Worryingly taking food stores out of the equation shows a decline in footfall for non- food shops. We can see this in Kirkwall.
This is the main shopping thoroughfare in Orkney’s largest town, Kirkwall, where the boom in tourism is no protection for local businesses. These were well established businesses providing local residents with products which are mainly of no interest to tourists.
Those that are not empty are up for sale and some of these cater for visitors as well as locals.
So what is going on?
The Retail Sales figures also show that online sales are continuing to remain strong.
“Online sales as a total of all retailing remained unchanged at 18.0%; online spending in clothing and footwear stores continued to achieve new record proportions of online retailing, for the fourth consecutive month, at 17.5%.” Office of National Statistics.
As there are fewer non-food outlets in Orkney online sales will continue to increase for the islands as trying to buy local becomes more difficult.
Limited increases in public sector wages and large numbers on zero hours contracts means that Orkney has a low wage economy. Prices, however, have continued to rise and with the UK set to leave the EU on March 29th 2019 the UK Government has conceded that there will be food shortages. Consumers are understandably spending on food rather than on buying household goods or clothing.
Contributions to year-on-year growth in the quantity bought and amount spent in the four main retail sectors, seasonally adjusted
Looking at the graph shows you the difference between the quantity bought and the amount spent which is an indicator of price increases.
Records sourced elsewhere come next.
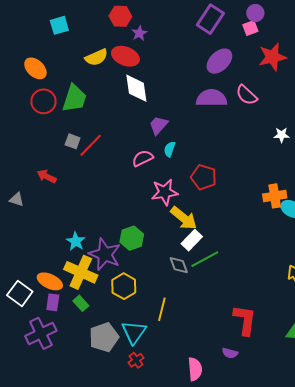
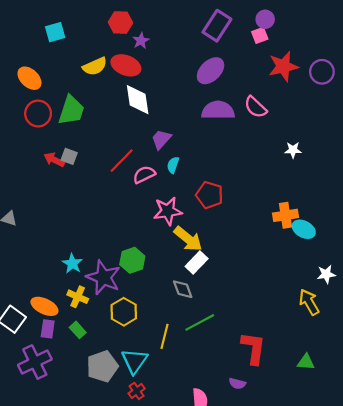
purple ellipse: (219, 61) -> (211, 71), moved
red line: (91, 145) -> (122, 161), moved
red arrow: (47, 176) -> (54, 160), moved
green line: (205, 259) -> (200, 322), moved
yellow cross: (81, 272) -> (78, 297), size x0.6

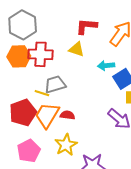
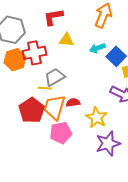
red L-shape: (86, 26) -> (53, 17), moved
yellow star: (66, 145) -> (97, 117), moved
pink pentagon: (29, 151) -> (61, 133), moved, turned 30

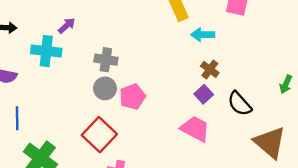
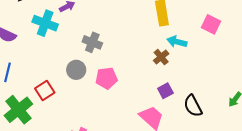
brown cross: (210, 69) -> (161, 57), moved
gray circle: (105, 88) -> (76, 70), moved
red square: (99, 135) -> (45, 90), moved, size x0.7

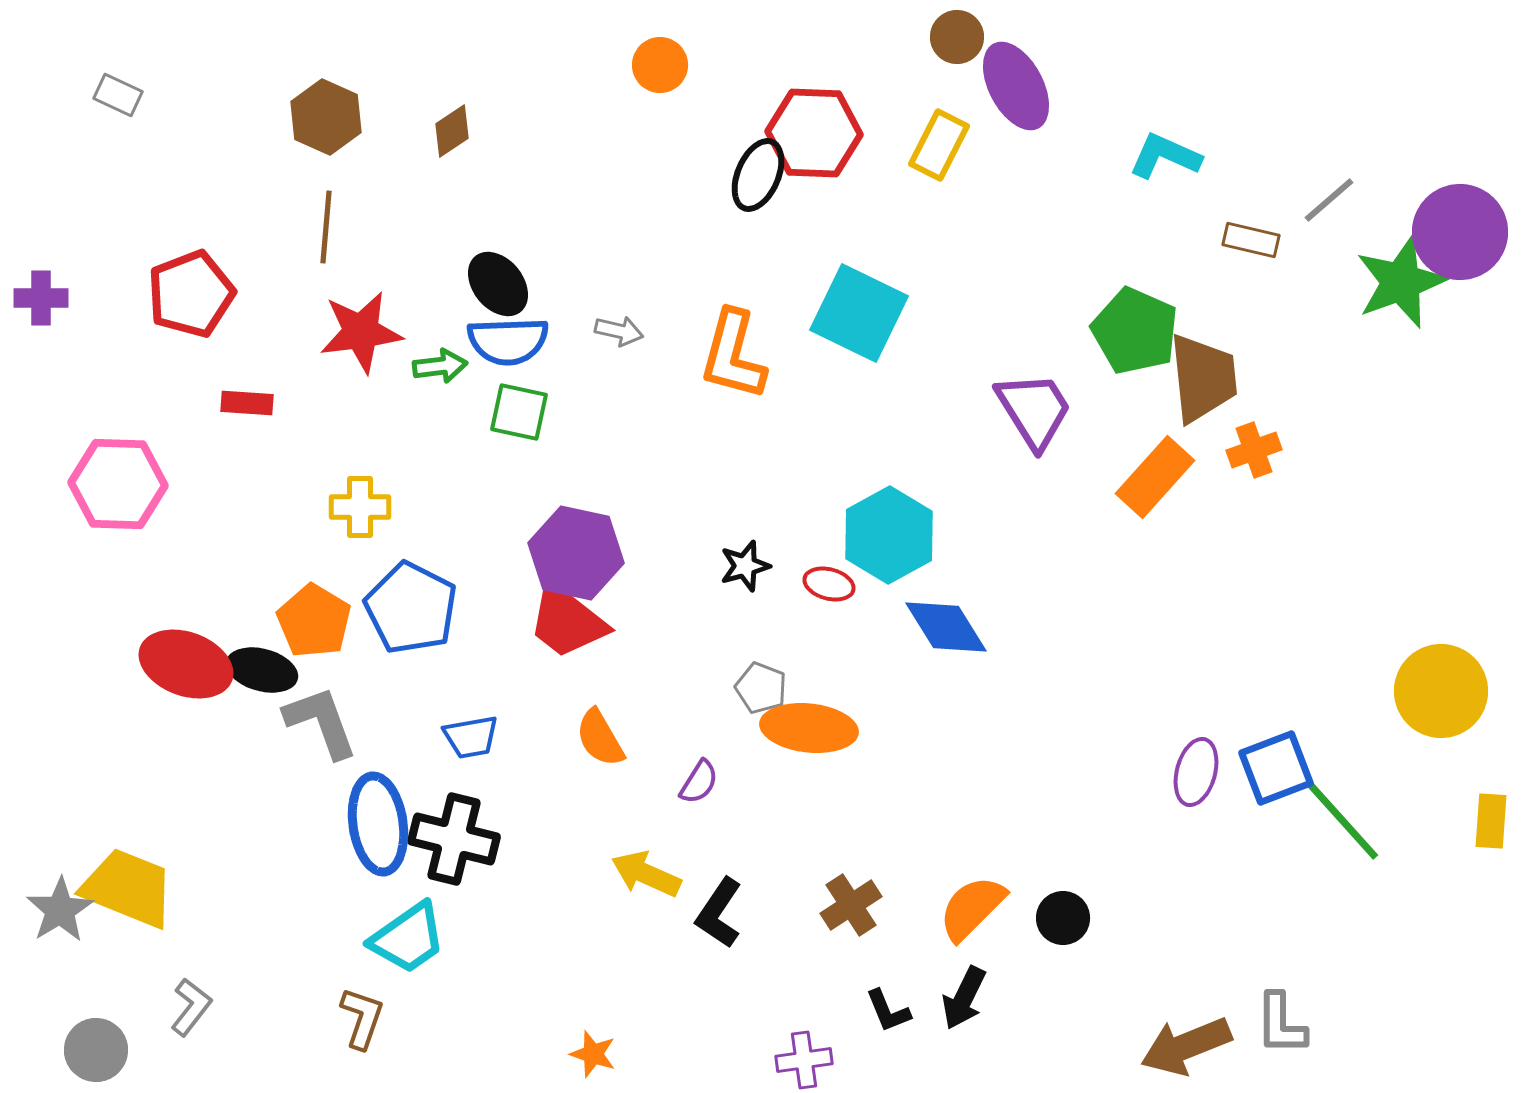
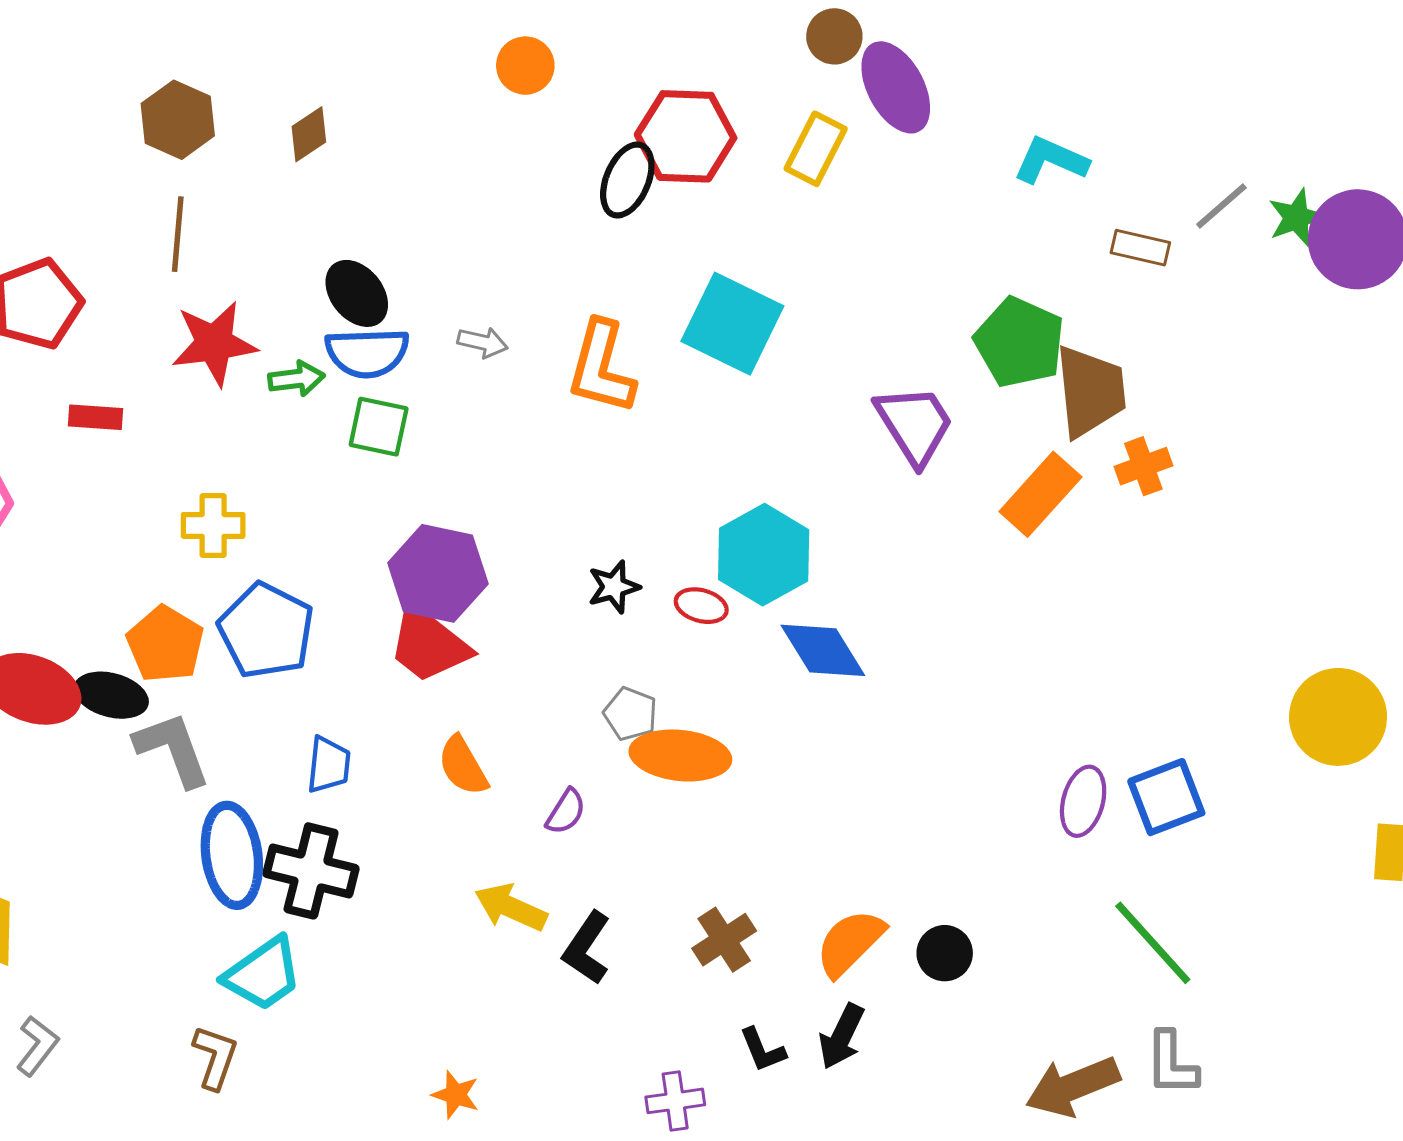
green star: (1401, 282) -> (1296, 217), moved, size x0.6
blue trapezoid: (471, 737) -> (329, 765), turned -74
green line: (1342, 820) -> (1153, 943), moved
Some businesses in Orkney are doing well. Big tourist hot spots like Skara Brae visitor centre run by Historic Environment Scotland benefits greatly from the rise in cruise ship tourism because it has space for several tour buses and is a World Heritage site.
The new centre at Sheila Fleet’s Jewellery, also extremely popular with visitors, is another success.
Orkney’s distilling and brewing industries are a big hit with visitors. Less accessible to the large tour buses they attract smaller groups and individual tourists.
Orkney’s Retail Future
The uncertainty of Brexit has left a dark cloud over what will happen for the future of many retail businesses in Orkney as the UK Government has pledged to end freedom of movement which made it so easy for our European visitors and workers to come to the islands.
The convenience of online shopping will continue to be strong as consumers can select from a wide range of products which they would struggle to find locally.
Your Kirkwall seeks to regenerate the town centre with what some might call the gentrification of areas like the shore front which it is hoped will make it more appealing to visitors. Places where you can sit outside and enjoy Orkney’s excellent food and drink.
The concern , however, is that Orkney becomes more and more reliant on the tourism industry to sustain many businesses. Although attempts have been made to lengthen the tourist season many places either close or restrict their opening times between October and April. This in its turn affects the workers in those businesses who can only expect to find seasonal posts.
This is not a problem confined to Orkney. What makes it more concerning for the islands is that our other main industries agriculture and fishing will be seriously affected by Brexit with the loss of the single market and the introduction of tariffs on our produce. Farm subsidies are being reviewed and many of our small farms will not be able to survive if these are removed. There will be a detrimental knock on effect to other businesses in Orkney which support agriculture and fishing.
For the economy of Orkney to thrive it cannot be reliant solely on the tourism industry and being the choice destination for cruise ships. What happens over the next few months as the UK prepares to leave the EU will be a pivotal moment for the future economy of the islands.